§ **Your task**
Below is a listing; repeat exactly the lines from the one containing "DEMONSTRATIVO" to the one containing "para empresas: guia completo", both included.
━━━━━━━━━━━━━━━━
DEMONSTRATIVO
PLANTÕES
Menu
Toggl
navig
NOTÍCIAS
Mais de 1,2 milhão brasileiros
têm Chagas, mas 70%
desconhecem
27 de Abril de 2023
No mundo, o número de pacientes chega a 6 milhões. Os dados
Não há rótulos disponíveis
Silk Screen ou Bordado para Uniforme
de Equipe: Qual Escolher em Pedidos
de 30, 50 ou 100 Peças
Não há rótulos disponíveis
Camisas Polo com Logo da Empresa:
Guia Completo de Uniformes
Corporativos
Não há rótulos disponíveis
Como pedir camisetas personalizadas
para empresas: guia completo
━━━━━━━━━━━━━━━━
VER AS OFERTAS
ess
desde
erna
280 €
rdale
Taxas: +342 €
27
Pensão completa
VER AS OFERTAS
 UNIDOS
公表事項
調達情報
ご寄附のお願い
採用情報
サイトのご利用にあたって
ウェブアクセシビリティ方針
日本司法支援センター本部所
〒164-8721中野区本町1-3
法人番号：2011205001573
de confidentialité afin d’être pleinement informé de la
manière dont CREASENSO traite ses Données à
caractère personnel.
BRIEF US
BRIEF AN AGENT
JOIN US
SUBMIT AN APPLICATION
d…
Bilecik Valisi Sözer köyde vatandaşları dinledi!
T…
━━━━━━━━━━━━━━━━
§ **Answer space**
DEMONSTRATIVO
PLANTÕES
Menu
Toggl
navig
NOTÍCIAS
Mais de 1,2 milhão brasileiros
têm Chagas, mas 70%
desconhecem
27 de Abril de 2023
No mundo, o número de pacientes chega a 6 milhões. Os dados
Não há rótulos disponíveis
Silk Screen ou Bordado para Uniforme
de Equipe: Qual Escolher em Pedidos
de 30, 50 ou 100 Peças
Não há rótulos disponíveis
Camisas Polo com Logo da Empresa:
Guia Completo de Uniformes
Corporativos
Não há rótulos disponíveis
Como pedir camisetas personalizadas
para empresas: guia completo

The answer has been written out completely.